WHAT YOU NEED TO DO
Determine how many lines in the material hold the string "вопросы", then reply with that number only.

ENTRIES SHOWN
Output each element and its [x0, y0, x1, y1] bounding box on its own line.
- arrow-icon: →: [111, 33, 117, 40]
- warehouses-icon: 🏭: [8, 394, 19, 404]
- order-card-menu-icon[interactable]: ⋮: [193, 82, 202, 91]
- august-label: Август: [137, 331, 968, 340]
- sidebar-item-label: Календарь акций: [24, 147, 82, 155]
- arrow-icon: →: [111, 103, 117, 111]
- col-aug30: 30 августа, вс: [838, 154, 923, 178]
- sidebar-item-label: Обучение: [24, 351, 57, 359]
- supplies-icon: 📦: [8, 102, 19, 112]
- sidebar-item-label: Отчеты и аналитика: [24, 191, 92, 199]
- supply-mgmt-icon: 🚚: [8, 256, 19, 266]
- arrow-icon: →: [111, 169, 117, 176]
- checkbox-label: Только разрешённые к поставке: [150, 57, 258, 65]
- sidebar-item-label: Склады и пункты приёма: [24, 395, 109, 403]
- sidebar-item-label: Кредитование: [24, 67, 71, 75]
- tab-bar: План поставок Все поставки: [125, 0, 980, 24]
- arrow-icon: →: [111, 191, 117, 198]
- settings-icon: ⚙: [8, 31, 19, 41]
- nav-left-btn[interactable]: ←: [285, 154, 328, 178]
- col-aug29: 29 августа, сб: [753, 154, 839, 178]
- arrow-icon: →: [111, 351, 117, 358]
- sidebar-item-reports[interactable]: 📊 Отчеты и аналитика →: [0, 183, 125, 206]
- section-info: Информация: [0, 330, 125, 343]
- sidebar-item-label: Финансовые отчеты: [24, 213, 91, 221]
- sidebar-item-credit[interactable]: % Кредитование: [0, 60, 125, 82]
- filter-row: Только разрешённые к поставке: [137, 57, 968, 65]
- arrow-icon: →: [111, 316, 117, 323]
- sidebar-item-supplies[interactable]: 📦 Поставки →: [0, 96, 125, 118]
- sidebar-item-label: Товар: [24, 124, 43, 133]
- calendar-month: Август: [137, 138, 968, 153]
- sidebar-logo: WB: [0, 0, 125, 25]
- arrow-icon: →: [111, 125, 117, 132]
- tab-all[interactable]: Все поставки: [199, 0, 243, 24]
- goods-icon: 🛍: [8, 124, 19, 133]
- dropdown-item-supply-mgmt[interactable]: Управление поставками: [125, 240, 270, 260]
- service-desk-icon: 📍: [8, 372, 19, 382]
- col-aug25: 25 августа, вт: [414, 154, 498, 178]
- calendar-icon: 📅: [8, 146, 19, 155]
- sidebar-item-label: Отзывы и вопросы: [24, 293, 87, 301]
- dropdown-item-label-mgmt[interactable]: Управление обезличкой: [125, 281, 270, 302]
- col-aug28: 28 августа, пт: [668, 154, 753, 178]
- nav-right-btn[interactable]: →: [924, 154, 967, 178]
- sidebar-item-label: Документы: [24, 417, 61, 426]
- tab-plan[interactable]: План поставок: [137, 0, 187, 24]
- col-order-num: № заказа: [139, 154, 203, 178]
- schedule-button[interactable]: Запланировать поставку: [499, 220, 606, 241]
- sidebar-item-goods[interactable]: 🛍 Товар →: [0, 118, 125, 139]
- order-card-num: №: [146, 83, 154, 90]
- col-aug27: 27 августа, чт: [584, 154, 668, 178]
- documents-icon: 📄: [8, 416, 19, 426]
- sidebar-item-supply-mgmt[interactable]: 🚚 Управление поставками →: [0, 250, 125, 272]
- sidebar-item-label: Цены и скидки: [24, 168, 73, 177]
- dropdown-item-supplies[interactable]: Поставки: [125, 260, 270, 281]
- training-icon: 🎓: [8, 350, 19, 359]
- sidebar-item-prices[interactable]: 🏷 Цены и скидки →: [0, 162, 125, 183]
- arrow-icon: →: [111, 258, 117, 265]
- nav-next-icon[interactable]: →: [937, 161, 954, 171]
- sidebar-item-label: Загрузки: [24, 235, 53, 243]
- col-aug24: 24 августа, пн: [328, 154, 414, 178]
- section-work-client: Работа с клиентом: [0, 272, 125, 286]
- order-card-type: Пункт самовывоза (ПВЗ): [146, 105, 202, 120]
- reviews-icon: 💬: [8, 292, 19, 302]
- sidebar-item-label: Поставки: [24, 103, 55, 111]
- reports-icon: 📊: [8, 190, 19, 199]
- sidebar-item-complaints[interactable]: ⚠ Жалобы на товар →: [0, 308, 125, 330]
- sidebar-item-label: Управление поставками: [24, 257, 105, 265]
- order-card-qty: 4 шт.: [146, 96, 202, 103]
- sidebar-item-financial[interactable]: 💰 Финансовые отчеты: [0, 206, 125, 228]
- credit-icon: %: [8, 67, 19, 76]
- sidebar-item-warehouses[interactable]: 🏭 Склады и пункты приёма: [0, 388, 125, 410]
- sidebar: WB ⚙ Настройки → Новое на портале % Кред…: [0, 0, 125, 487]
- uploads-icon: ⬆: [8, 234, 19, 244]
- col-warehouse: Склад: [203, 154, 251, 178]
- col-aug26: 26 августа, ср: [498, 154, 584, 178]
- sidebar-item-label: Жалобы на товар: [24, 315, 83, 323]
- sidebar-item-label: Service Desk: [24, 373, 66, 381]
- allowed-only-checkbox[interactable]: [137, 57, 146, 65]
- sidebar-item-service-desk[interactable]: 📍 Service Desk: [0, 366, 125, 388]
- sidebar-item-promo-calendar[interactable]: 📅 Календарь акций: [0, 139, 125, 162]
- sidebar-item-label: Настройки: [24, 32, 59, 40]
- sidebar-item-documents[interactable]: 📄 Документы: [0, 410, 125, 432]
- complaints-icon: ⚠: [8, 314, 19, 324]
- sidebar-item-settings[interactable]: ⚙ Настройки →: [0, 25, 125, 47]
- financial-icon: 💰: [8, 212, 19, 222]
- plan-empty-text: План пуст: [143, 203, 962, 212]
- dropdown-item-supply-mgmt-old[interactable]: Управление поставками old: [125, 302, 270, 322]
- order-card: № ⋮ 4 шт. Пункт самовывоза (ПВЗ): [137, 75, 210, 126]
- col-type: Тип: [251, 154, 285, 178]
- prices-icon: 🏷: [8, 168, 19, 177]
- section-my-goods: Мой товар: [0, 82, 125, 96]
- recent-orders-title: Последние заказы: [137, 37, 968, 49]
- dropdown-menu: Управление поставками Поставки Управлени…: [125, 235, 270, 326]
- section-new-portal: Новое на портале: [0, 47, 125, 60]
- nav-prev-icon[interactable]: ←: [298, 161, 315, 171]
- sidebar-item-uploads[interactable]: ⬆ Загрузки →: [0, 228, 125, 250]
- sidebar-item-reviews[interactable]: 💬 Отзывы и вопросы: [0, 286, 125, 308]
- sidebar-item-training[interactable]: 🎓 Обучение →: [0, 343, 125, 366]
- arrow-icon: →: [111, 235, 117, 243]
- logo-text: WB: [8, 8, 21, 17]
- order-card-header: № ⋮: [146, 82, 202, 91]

* * *

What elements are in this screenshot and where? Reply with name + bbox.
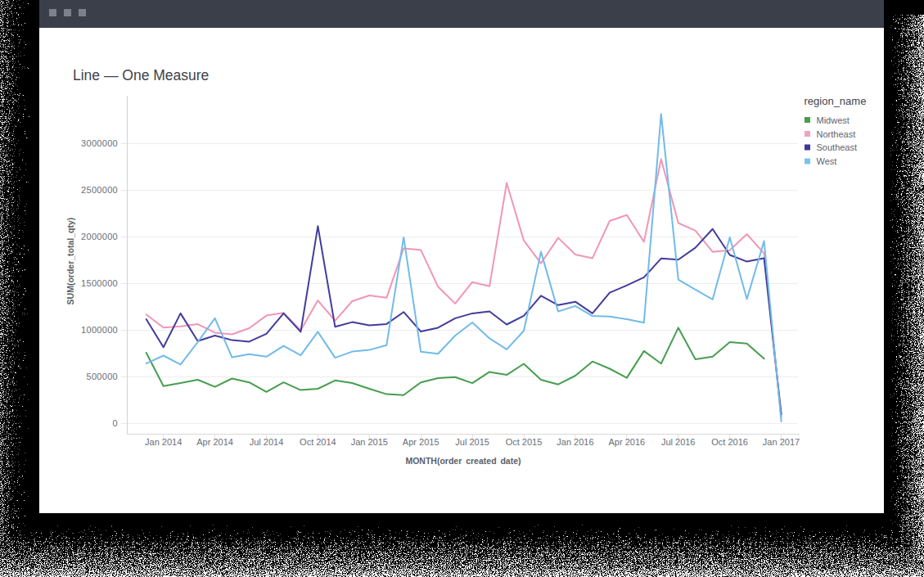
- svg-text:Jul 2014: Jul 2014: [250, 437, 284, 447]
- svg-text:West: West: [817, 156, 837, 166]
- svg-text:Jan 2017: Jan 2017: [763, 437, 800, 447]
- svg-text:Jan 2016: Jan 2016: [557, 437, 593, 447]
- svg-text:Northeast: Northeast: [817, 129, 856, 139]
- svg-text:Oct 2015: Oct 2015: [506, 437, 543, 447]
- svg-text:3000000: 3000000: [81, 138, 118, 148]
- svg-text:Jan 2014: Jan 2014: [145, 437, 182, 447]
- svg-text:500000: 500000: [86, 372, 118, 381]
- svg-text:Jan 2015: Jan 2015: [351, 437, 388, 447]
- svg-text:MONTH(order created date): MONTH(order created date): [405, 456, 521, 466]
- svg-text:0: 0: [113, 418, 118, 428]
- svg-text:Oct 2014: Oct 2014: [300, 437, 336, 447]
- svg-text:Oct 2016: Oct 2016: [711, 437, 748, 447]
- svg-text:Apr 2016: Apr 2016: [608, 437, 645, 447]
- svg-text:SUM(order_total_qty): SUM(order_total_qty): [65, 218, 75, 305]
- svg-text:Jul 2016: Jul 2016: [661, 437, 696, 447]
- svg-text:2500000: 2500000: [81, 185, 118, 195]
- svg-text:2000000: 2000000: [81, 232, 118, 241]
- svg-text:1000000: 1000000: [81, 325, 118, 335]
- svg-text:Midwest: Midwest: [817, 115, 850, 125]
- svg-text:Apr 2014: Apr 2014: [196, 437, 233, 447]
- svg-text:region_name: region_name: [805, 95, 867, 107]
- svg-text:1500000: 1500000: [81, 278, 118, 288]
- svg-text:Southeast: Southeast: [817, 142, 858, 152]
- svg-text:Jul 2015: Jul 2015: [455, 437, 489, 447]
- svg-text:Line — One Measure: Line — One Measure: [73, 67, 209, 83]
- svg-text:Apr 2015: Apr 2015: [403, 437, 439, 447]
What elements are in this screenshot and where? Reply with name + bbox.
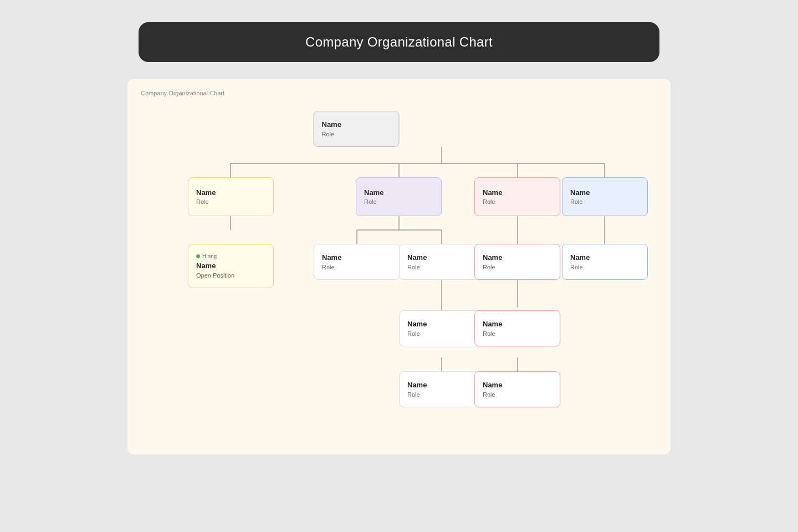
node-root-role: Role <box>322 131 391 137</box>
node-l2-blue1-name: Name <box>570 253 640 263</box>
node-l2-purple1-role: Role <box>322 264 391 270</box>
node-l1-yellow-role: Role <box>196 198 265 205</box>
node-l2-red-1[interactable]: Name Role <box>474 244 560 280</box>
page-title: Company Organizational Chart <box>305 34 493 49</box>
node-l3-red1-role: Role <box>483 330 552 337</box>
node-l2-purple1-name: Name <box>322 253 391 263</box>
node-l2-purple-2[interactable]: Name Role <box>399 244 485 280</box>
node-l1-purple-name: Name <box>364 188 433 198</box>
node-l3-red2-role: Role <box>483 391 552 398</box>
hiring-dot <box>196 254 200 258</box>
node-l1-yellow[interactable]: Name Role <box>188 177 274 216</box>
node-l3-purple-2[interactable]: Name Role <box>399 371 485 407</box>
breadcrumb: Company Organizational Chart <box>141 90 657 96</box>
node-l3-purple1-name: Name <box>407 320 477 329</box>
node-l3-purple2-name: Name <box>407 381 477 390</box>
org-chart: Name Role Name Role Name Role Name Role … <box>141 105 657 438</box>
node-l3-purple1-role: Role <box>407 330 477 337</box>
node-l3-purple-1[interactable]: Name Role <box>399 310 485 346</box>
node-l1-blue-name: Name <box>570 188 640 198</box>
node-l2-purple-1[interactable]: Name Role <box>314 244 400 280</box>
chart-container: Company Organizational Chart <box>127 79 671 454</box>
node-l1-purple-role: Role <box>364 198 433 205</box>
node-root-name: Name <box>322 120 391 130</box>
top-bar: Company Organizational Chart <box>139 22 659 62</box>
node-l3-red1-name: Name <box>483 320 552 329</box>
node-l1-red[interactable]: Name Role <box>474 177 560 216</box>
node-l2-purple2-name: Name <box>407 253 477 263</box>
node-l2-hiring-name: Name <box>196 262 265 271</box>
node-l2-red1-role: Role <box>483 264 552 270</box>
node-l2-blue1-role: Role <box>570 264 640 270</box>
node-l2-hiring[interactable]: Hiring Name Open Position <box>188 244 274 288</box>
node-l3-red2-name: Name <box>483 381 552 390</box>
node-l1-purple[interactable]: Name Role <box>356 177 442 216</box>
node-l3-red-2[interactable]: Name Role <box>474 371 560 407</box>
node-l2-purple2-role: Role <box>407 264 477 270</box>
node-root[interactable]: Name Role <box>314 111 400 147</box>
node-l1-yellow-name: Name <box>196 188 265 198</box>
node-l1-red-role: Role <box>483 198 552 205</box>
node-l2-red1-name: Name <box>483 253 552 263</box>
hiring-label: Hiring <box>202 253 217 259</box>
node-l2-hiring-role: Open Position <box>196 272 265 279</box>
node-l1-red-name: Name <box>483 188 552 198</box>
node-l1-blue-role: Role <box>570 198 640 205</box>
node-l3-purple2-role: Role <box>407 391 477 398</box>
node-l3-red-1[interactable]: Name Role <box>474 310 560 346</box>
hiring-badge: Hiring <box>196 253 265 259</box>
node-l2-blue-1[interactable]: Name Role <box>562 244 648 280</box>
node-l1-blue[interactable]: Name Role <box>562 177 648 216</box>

PROBLEM SOLUTION
2